Cartographie des températures de surface en 2002, des terrils de Saint-Etienne
en combustion depuis leur création vers 1940.

Document du Laboratoire national d’essais, LNE 










 

mercredi 19 mars 2014



POLITIQUE-FICTION

Bassin houiller : naissance d'une ville nouvelle

C’est l’heure de vous parler des élections municipales de 2032. Précédées d’un redécoupage, elles vont permettre aux électeurs du 57800 de désigner pour six ans le conseil municipal unique de cette entité nouvelle de près de 20 000 habitants.

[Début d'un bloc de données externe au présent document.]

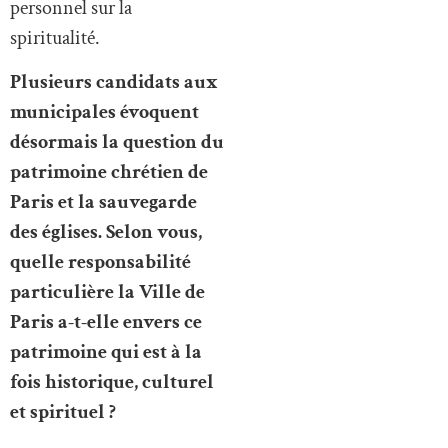
personnel sur la
spiritualité.
Plusieurs candidats aux
municipales évoquent
désormais la question du
patrimoine chrétien de
Paris et la sauvegarde
des églises. Selon vous,
quelle responsabilité
particulière la Ville de
Paris a-t-elle envers ce
patrimoine qui est à la
fois historique, culturel
et spirituel ?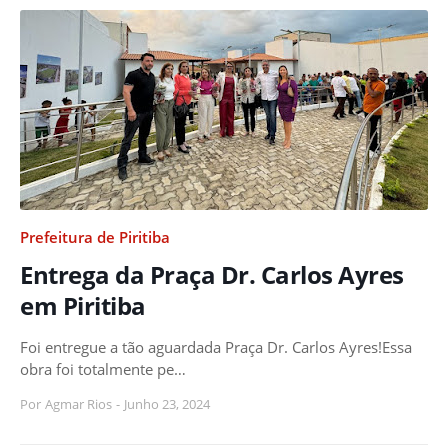
Prefeitura de Piritiba
Entrega da Praça Dr. Carlos Ayres
em Piritiba
Foi entregue a tão aguardada Praça Dr. Carlos Ayres!Essa
obra foi totalmente pe…
Por
Agmar Rios
-
Junho 23, 2024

Freyming-Merlebach en 1965
 © Gilbert Friderich - droits réservés



Un regroupement de communes autour du même code postal en vigueur depuis soixante ans. Ce que l’administration des PTT, prédécesseur de La Poste avait fait en réduisant les 36 000 communes françaises à 6 300 numéros, le bassin houiller lorrain vient de le vivre, en ce début d’année 2032, autour de l’ancienne métropole du charbon, ville-siège des HBL. Une commune au lieu de cinq, à la suite d'un redécoupage administratif volontaire.

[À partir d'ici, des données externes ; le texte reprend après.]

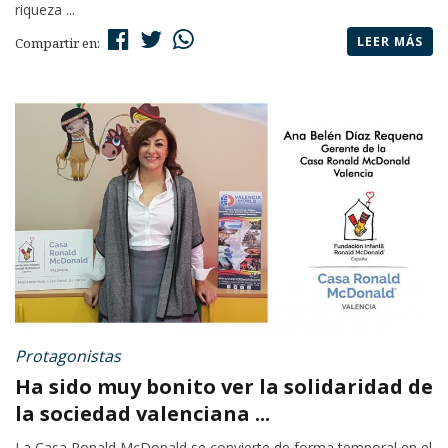
riqueza ...
LEER MÁS
Compartir en:
Protagonistas
Ha sido muy bonito ver la solidaridad de
la sociedad valenciana ...
La Casa Ronald McDonald se convierte de forma temporal en el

Les élections municipales de 2032 ont été précédées d’un référendum. Pour les habitants de Merosfreybebeco, il avait porté sur une question fermée : «-Etes-vous POUR ou CONTRE le regroupement des communes ayant le même code postal 57800 ?-». Une majorité de «-POUR-» est sortie des urnes électroniques. Les électeurs de Freyming-Merlebach, Rosbruck, Béning-lès-Saint-Avold, Betting et Cocheren auront ainsi à désigner, lors des scrutins des 7 et 14 mars, un conseil municipal unique composé de 33 membres (contre 101 auparavant), 9 adjoints au maire au maximum, qui siègera dans l’ancienne métropole du charbon en son nouvel hôtel de ville inauguré il y a vingt ans.

D’âpres discussions ont encore eu lieu à propos du droit de vote et d'éligibilité des résidents étrangers de pays membres de l'Union européenne aux élections européennes et municipales, un débat qui n’est toujours pas tranché, relancé régulièrement depuis Maastricht (1992). Pour l’essentiel, le code électoral dans le cadre des principes fixés par la Constitution, n’a pas subi de modifications notoires. Le matériel électoral est parvenu aux électeurs par La Poste, encourageant le vote par Internet.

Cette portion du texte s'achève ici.